Second, the Congress demanded that Modi engage with delegates from all parties, including the BJP and the Congress, as the homes of legislators from both parties were being targeted in the state.
Third, it demanded that a new governor be appointed specifically for the state. Former governor Anusuiya Uikey left office in July and Assam governor Laksman Acharya currently bears additional charge as governor of Manipur.
Fourth, the party called for accountability from Shah, questioning the alleged “jugalbandi” between him and Manipur chief minister N. Biren Singh. It also alleged favouritism on Shah and Singh’s part as well as a failure to prosecute drug-related cases.
Its fifth demand was immediate action on the Supreme Court’s concerns relating to the state. The party cited an observation by the apex court last year that the constitutional machinery in the state had collapsed.
‘Prime minister has done nothing but protect Biren Singh’
Chodankar, the Congress in-charge for Manipur, accused the BJP of prioritising the chief minister’s political survival over the state’s welfare.
“For the past 18 months, the prime minister has done nothing but protect the chief minister of Manipur,” Chodankar said.
The Congress said it was committed to restoring peace in Manipur. “We tried every possible way to bring stability, but this government has failed. The prime minister must respond immediately,” Chodankar added.
At least twenty people have been killed in a spike in the violence in Manipur just this month, as per some estimates.

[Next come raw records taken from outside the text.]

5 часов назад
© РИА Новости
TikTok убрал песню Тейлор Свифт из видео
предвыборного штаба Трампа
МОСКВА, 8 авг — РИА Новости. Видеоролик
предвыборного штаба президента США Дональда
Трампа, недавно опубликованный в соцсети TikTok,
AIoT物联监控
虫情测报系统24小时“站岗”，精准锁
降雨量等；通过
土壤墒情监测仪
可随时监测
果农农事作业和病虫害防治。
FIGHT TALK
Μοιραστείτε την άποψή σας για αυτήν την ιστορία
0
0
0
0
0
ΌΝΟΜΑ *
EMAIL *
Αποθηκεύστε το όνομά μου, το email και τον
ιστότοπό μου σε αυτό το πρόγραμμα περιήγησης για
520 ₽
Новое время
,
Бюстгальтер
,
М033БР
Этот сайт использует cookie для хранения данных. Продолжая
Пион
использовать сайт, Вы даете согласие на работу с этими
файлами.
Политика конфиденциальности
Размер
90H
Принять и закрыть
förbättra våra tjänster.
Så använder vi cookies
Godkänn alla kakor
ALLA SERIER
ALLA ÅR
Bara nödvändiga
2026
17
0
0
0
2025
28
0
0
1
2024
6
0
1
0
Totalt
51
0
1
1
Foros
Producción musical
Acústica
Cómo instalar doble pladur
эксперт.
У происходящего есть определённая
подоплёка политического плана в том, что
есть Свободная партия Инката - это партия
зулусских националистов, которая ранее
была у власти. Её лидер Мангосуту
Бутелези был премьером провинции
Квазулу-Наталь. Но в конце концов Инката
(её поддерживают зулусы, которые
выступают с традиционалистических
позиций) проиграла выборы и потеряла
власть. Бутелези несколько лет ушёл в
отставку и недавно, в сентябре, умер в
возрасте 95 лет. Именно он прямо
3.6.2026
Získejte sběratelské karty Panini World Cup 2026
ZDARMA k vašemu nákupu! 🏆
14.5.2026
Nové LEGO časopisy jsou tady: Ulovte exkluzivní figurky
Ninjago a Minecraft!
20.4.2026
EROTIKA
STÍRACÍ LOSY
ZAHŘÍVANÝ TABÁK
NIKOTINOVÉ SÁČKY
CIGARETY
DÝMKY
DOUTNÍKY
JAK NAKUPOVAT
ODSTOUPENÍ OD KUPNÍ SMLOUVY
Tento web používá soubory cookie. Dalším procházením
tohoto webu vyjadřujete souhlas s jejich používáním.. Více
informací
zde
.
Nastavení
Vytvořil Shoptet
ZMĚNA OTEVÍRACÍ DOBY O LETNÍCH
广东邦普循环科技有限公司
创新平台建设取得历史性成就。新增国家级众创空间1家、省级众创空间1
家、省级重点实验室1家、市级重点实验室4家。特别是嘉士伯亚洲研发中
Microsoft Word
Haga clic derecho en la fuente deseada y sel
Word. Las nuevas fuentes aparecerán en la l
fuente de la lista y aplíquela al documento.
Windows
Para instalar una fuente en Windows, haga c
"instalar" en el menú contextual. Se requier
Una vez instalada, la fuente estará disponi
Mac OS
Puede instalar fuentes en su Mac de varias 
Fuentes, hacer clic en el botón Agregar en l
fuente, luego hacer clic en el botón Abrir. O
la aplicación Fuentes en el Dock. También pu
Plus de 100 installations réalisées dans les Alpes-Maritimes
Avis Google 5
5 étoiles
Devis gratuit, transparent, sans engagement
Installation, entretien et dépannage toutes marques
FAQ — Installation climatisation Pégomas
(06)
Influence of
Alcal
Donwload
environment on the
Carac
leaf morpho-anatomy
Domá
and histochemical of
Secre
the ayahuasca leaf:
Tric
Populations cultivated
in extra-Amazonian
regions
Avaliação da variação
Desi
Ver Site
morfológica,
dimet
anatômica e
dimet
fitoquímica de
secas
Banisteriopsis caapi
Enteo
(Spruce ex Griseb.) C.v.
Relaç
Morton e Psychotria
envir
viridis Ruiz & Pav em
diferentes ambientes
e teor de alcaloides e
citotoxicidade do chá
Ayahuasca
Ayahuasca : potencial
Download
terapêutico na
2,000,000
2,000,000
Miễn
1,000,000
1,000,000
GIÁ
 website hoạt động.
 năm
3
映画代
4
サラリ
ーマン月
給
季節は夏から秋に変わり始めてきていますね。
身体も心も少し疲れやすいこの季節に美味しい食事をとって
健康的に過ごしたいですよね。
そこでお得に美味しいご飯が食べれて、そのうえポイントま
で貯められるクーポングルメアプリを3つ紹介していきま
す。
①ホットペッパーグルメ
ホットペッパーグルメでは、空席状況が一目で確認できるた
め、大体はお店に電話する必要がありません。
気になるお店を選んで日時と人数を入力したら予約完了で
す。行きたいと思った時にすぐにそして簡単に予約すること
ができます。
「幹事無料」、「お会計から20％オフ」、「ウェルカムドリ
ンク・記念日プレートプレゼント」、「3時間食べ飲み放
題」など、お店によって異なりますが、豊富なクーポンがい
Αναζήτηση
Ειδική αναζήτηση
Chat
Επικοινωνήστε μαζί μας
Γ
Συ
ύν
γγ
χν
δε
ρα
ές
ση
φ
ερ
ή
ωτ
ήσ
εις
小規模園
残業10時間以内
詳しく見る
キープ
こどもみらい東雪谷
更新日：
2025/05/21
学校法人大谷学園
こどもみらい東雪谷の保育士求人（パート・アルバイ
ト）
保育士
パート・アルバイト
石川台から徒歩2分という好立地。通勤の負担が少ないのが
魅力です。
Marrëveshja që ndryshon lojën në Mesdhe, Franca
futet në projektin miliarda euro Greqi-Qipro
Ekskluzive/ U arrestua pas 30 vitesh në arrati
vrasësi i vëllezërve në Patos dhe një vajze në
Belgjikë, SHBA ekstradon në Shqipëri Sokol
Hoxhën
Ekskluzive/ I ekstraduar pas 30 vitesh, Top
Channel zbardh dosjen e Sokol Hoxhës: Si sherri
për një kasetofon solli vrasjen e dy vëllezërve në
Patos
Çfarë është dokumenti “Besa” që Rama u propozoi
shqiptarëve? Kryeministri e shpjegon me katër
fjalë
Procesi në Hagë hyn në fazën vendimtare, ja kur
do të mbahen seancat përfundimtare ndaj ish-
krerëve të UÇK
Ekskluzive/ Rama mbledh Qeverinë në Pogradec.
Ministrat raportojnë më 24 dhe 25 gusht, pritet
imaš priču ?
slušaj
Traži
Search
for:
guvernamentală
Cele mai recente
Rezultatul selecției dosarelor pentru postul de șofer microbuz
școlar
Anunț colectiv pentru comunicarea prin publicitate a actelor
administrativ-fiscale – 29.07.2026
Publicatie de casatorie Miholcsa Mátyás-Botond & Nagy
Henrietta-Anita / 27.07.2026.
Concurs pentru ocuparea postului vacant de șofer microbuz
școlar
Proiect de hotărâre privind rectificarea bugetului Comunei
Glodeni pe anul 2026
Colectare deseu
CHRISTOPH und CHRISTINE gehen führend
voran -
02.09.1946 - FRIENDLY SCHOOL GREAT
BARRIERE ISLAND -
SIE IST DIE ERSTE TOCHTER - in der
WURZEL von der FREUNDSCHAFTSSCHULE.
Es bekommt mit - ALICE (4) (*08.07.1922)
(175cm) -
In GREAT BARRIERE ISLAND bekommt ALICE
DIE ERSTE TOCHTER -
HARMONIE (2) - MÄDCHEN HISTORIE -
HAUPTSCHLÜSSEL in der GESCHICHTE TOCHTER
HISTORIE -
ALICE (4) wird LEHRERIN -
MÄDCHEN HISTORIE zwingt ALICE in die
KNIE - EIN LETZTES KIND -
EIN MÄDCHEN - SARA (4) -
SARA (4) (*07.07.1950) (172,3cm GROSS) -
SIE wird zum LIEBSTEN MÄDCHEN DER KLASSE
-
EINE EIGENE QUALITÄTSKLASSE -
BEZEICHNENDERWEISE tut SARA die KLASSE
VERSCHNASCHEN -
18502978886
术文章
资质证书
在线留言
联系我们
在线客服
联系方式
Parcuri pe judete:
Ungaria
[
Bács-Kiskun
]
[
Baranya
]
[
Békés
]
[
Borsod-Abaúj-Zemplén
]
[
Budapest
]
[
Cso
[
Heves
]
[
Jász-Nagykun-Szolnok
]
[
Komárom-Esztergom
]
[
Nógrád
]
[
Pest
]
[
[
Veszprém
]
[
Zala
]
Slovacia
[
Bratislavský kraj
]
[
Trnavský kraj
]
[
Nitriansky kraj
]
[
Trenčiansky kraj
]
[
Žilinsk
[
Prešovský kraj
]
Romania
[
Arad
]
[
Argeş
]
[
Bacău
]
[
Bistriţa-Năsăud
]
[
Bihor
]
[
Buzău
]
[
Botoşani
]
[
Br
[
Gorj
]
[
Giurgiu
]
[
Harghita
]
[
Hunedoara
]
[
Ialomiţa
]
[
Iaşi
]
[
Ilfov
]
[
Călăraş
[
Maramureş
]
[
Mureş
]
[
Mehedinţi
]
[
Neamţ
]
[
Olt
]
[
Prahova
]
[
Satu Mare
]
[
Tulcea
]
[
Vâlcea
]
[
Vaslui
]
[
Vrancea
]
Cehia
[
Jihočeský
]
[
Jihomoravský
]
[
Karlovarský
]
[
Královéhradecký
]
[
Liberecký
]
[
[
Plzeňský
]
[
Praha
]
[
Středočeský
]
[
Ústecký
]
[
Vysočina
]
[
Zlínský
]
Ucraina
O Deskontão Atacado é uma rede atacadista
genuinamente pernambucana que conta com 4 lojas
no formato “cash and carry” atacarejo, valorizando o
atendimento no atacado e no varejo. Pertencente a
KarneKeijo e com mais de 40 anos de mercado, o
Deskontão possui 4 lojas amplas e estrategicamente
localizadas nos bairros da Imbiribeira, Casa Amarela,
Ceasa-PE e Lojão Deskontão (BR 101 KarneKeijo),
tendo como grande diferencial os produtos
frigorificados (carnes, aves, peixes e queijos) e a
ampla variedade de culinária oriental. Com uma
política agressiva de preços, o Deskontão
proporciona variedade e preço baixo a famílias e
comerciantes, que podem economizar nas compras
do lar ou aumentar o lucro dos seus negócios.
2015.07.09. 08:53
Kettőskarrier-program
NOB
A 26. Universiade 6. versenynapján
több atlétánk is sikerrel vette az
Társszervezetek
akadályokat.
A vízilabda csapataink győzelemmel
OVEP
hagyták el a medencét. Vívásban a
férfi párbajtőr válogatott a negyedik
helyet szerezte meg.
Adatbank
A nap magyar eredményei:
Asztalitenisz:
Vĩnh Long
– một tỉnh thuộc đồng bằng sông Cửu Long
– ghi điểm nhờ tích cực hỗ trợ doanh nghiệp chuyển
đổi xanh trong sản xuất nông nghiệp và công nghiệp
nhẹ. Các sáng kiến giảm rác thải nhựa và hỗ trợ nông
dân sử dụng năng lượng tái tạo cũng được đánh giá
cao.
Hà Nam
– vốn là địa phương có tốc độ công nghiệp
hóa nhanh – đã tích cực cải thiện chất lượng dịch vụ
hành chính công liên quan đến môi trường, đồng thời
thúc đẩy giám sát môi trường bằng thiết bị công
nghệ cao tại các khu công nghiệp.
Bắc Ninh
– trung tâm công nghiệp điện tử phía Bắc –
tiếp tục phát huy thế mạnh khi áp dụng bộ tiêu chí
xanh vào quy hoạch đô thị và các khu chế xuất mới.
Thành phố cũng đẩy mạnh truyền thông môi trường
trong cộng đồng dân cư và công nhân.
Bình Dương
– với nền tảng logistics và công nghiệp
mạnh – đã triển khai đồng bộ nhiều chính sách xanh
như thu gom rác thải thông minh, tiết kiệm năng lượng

Shah last year promised compensation to the kin of those who lost their lives to the violence. The Union home ministry has not disbursed enough money that would cover all 226 people officially estimated to have lost their lives.
After tensions in the Imphal valley over the six people who went missing from Jiribam escalated into violence last week, the authorities imposed an indefinite curfew across multiple districts of the valley and curbed internet services in these districts as well as two Kuki-Zo-dominated hill districts to curb the unrest.
The ethnic violence in the state erupted in May last year, following which segregation between the Meiteis and Kuki-Zos reached near-complete levels. The two communities are physically separated by buffer zones patrolled by security forces.